Trusted Data Intermediaries: A Comparative Advantage for Europe
Victoria Ivanova, Matt Prewitt
January 7, 2025
Europe is currently much less likely than either China or the United States to emerge as the global leader in AI technology. And it is likely unfeasible to close this gap merely by imitating the approaches of its global competitors, i.e., by standing aside for the interests of industrial and state power. Instead, Europe must develop its distinct advantage as a leader in democratic infrastructure in order to retain a unique and desired role in the AI economy. It can do this by leveraging its area of leadership – crafting rational legislation and creating spaces for rapid ecosystemic prototyping – in order to roll out a comprehensive new market structure for training data. In this way, the EU has an opportunity to distinguish itself as the leading global supplier of one of AI’s critical factors of production: high quality, up-to-date, privacy-preserving datasets.
How could this be done? The EU must pass legislation to define a new class of regulated organizations, trusted data intermediaries (TDIs), sitting at the heart of the market for AI training data. Crucially, TDIs would be legally defined as the only permissible sellers of the rights to train large AI models on datasets. Every large model trainer would then have the burden of answering the following question, regardless of how they actually obtained their data: for each of the datasets I used, from which TDI did I obtain valid rights to train this model? Moreover, TDIs would act as regulated collective-bargaining agents, bound by important fiduciary-style obligations to protect the privacy and interests of the stakeholders affected by the datasets that they represent in the marketplace. Crucially, however, their role would be to reach balanced and streamlined approaches to ensuring that both data contributors and AI developers get what they can’t get in other AI ecosystems.
This new market structure promises to solve market failures and potentially unlock a much greater flow of valuable data into the AI economy. Consumers, workers, and businesses who know that their interests are genuinely and meaningfully represented by trusted intermediaries will be dramatically more willing to proactively share data with them, confident that these entities will not only protect privacy rights (such as through anonymization and related encryption techniques), but also meaningfully negotiate for their economic and other interests.

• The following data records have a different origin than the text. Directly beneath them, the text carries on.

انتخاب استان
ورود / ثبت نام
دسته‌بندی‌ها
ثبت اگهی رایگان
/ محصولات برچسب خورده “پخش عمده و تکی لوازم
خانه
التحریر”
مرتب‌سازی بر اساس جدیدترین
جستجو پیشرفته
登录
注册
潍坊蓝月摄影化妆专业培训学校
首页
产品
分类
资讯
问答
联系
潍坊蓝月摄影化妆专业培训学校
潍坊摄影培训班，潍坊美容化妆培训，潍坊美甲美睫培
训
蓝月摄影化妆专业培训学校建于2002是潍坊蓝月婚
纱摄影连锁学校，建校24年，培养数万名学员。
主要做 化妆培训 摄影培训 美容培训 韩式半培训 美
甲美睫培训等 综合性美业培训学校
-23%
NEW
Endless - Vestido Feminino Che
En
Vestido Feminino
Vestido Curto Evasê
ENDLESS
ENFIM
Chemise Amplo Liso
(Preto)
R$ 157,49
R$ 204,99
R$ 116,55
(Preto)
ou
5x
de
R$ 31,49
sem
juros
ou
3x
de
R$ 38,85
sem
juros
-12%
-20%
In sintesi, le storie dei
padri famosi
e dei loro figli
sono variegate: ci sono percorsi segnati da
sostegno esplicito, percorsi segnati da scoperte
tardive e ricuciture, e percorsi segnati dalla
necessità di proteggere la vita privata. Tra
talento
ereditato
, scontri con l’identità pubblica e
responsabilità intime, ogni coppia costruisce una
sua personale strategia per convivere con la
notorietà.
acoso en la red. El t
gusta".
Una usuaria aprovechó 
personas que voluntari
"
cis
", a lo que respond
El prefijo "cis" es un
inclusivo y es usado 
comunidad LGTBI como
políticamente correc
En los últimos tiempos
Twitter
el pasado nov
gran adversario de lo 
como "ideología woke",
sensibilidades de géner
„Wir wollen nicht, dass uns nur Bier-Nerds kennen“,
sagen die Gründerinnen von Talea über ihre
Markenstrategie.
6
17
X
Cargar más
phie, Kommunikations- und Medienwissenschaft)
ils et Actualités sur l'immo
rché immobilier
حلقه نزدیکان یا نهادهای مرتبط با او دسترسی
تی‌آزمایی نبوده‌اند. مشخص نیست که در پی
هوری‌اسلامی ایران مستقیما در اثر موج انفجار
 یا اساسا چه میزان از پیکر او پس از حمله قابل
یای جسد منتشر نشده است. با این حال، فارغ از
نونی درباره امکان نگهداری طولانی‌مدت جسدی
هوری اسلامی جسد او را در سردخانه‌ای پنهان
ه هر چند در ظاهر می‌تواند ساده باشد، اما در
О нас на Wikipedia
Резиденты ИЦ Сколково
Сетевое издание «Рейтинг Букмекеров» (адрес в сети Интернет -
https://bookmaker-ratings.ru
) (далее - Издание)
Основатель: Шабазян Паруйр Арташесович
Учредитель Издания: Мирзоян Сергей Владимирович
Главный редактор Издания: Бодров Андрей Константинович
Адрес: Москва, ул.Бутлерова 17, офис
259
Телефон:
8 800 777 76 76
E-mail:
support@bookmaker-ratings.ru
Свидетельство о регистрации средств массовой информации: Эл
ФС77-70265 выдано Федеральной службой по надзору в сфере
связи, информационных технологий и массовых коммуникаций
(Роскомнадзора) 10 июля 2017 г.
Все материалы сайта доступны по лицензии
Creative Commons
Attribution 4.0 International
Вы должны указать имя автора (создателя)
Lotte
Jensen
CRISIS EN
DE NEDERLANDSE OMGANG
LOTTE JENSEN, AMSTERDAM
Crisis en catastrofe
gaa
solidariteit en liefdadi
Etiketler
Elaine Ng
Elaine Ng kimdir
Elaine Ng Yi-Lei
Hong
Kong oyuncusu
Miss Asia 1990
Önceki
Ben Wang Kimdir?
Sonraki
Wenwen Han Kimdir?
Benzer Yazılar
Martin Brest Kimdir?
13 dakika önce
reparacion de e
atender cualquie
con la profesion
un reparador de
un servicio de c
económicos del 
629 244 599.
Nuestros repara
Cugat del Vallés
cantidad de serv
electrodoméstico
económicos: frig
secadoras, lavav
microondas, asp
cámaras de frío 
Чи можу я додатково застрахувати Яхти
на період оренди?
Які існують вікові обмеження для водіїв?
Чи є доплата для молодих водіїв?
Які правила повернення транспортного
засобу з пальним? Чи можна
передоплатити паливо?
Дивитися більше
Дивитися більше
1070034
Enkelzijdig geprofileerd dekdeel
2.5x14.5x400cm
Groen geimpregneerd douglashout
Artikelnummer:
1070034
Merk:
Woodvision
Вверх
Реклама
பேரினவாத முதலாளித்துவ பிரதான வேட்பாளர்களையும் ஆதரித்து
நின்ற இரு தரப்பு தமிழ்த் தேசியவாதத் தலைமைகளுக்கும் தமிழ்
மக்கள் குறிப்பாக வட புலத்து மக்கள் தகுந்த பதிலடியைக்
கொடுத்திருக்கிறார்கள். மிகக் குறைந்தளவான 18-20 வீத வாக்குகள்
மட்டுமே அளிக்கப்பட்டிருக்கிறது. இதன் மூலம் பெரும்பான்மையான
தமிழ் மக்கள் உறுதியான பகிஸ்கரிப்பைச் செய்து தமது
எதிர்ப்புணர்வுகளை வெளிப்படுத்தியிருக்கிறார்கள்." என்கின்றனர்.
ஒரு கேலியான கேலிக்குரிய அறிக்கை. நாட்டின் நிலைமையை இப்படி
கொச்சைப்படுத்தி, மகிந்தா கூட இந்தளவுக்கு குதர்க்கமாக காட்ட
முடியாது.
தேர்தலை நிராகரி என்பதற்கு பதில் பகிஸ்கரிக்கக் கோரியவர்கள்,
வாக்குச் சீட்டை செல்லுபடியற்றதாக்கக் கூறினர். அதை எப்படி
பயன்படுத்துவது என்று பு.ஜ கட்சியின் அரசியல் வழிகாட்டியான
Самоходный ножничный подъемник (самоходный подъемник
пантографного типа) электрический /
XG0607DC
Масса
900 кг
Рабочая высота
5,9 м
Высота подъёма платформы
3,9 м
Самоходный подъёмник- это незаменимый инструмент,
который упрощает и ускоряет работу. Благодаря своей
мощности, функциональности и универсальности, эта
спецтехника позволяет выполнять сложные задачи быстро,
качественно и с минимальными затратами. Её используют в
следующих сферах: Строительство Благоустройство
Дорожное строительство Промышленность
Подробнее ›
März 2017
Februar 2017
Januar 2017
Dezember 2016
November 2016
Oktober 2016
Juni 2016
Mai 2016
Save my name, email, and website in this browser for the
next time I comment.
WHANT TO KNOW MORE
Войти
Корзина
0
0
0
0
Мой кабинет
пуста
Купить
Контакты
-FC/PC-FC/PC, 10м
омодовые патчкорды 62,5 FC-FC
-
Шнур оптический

It is sometimes supposed that today’s consumers irrationally hand over unlimited data to private entities for virtually nothing. But this is an unhelpful exaggeration. First, while consumers do hand over immense amounts of data for very little, it is not strictly irrational, because they correctly apprehend that they have practically no bargaining power. This would change if they were represented by TDIs. Second there are limits, of great technical and economic importance, to the data that AI model trainers are able to obtain. Consumers whose interests in data are meaningfully represented by TDIs will be more willing to share higher quality data, knowing it will be used safely in the public interest, and/or to the benefit of themselves and their communities. Therefore, a training data market that ran through TDIs would have a meaningful chance of becoming the world’s premier supplier of high quality data inputs for leading-edge AI models.
Europe therefore has a chance to achieve two goals at once through bold legislation: vindicating its citizens’ underserved interests in what happens to their information in the AI marketplace, and securing a unique comparative advantage for itself in the emerging AI economy.